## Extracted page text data
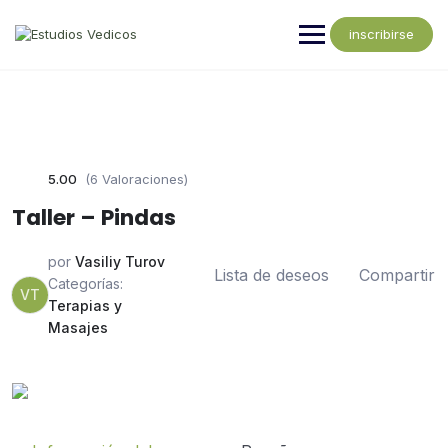
inscribirse
5.00
(6 Valoraciones)
Taller – Pindas
por
Vasiliy Turov
Lista de deseos
Compartir
Categorías:
VT
Terapias y
Masajes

## TASK STATEMENT
Copy every record exactly as it appears, apart from any pictures.

## ANSWER BOX
inscribirse
5.00
(6 Valoraciones)
Taller – Pindas
por
Vasiliy Turov
Lista de deseos
Compartir
Categorías:
VT
Terapias y
Masajes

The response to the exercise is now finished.